Nagios WMS probe
Test WMS service with job submission to CEs.It is based on the
python-GridMon library developed by the
SAM team. Details about the command line parameters can be found
here.
Installation
This probe need to be installed on a WMS User Interface because it use wms-cli commands to monitor WMS.
Dependencies
python |
>= 2.4 |
python-ldap |
|
openssl |
>= 0.9.8e-12 |
nagios-submit-conf |
>= 0.2 |
python-GridMon |
>= 1.1.10 |
About the last two rpms they can be install using this repository:
[egi-sam]
name=EGI SAM repo
baseurl=http://repository.egi.eu/sw/production/sam/1/$basearch
enabled=1
gpgcheck=0
protect=1
priority=10
WMS Metrics
- emi.wms.WMS-JobState. Submits grid job to CE(s) via WMS under test. Accepts passive check updates from emi.wms.WMS-JobMonit.

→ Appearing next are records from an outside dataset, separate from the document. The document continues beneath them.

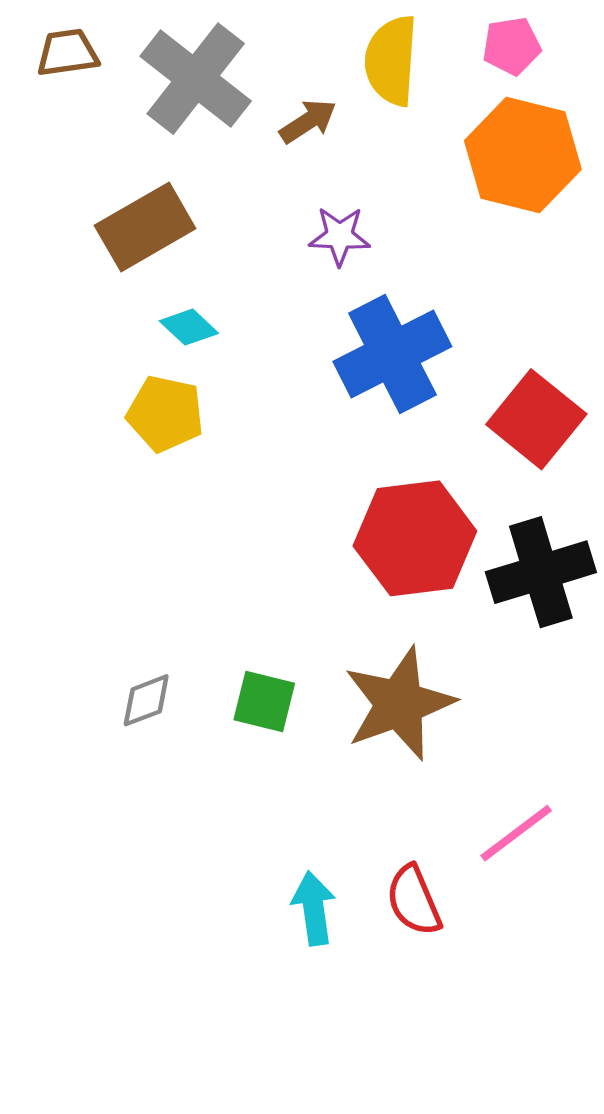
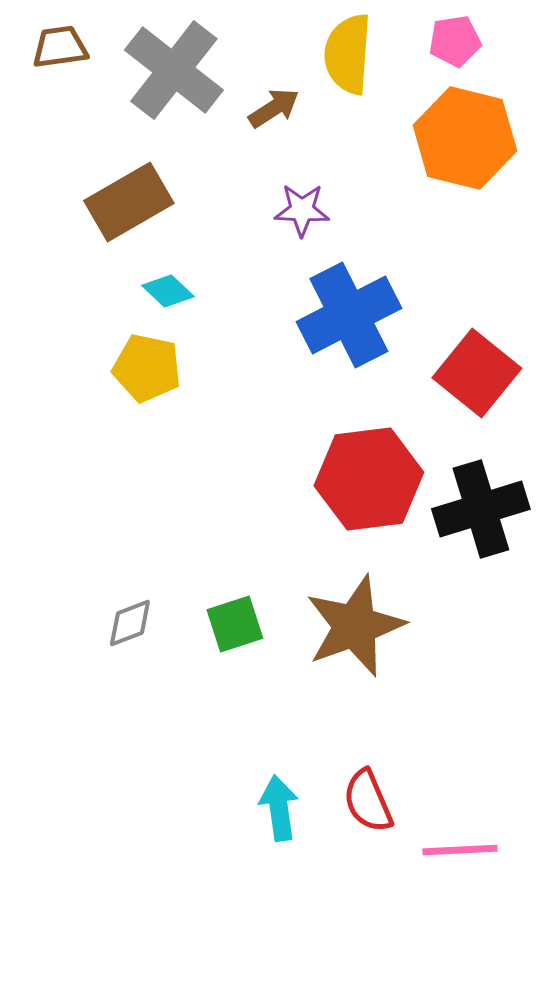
green square: (264, 701) -> (235, 624), turned -32
pink line: (516, 833) -> (460, 850), moved, turned 34

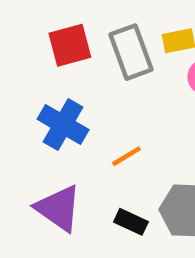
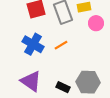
orange line: (126, 156) -> (61, 45), moved

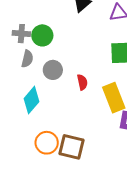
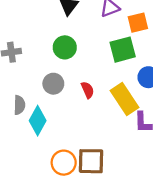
green circle: (42, 35) -> (65, 47), moved
gray semicircle: (27, 59) -> (19, 105), moved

- emi.wms.WMS-JobMonit. Monitors submitted grid jobs.
- emi.wms.WMS-JobCancel. Cancel grid job.
- emi.wms.WMS-JobSubmit. Passive check. Holds terminal status of job submission.
emi.wms.WMS-JobState
This metric is used to submit jobs through the WMS under test. It accepts these parameter:
--jdl-templ <file> JDL template file (full path).
Default: <emi.wms.ProbesLocation>/WMS-jdl.template
--jdl-retrycount <val> JDL RetryCount (Default: 0).

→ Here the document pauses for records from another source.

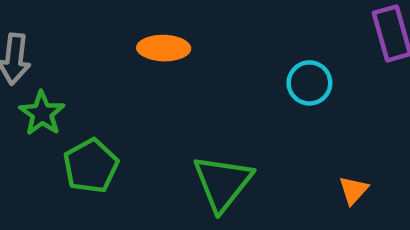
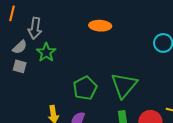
green pentagon: (91, 166) -> (85, 88), moved

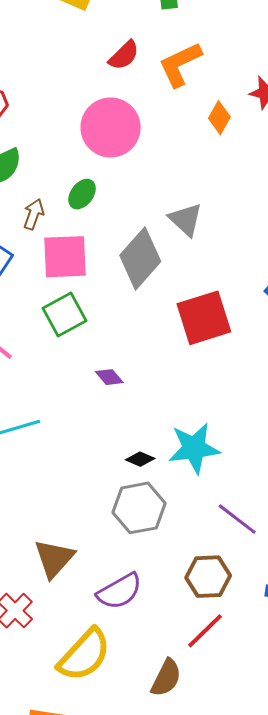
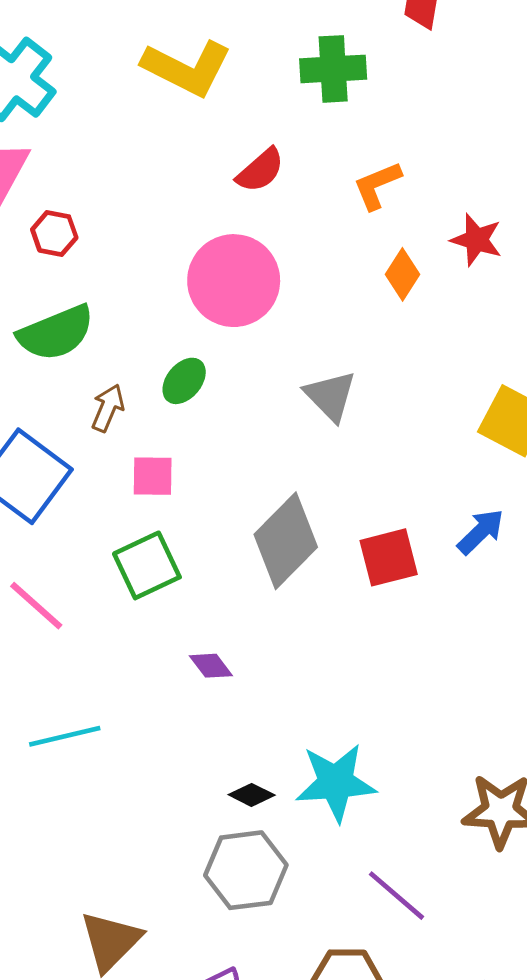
orange L-shape: (180, 64) -> (377, 185), moved, size x0.7
gray triangle: (186, 219) -> (330, 396), moved
pink square: (65, 257) -> (153, 476), size x0.6
gray diamond: (140, 258) -> (286, 541), moved
red square: (204, 318) -> (389, 557), moved, size x0.7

--jdl-shallowretrycount <val> JDL ShallowRetryCount (Default: 1).
--ces-file <file> File with list of CEs. Two schemes [file:] or http:
(Default: /var/lib/gridprobes/<vo>/GoodCEs)
--prev-status <0-3> Previous Nagios status of the metric.
GoodCEs
If exists the file "
GoodCEs" all CEs from the file are OR'ed in the resulting
Requirements
ClassAdd
. Eg.
Requirements = (other.GlueCEInfoHostName == "ce106.cern.ch") || (other.GlueCEInfoHostName == "creamce.gina.sara.nl")
This file can been automatically popolated using the script
gather_healthy_nodes
from the
hr.srce grid-monitoring probes
Otherwise a very general requirement:
Requirements = true
is used for match-making.
JDL template
This is the default jdl template used for submission:
Type="Job";
JobType="Normal";
Executable = "<jdlExecutable>";
StdError = "gridjob.out";
StdOutput = "gridjob.out";
OutputSandbox = {"gridjob.out"};
RetryCount = <jdlRetryCount>;
ShallowRetryCount = <jdlShallowRetryCount>;
Requirements = <jdlReqCEInfoHostName>;
At the moment the parameter
jdlExecutable is hardcoded, and the script
/bin/hostname
is used.
emi.wms.WMS-JobMonit
Monitors submitted grid jobs. Threaded implementation with one thread per monitored resource with max 10 threads. Passively updates
emi.wms.WMS-JobState
with the latest state of the job according to WMS when job is not in a terminal state. When job enters terminal state or was canceled the metric updates both
emi.wms.WMS-JobState
and
org.sam.WMS-JobSubmit
with the final job status. The latter metrics are updated (as passive checks) either via Nagios command file or NSCA.
emi.wms.WMS-JobSubmit
is the metric which goes to Metric Store Database. It accepts these parameters:
--timeout-job-global <sec> Global timeout for jobs. Job will be cancelled and dropped
if it is not in terminal state by that time. (Default: 3600)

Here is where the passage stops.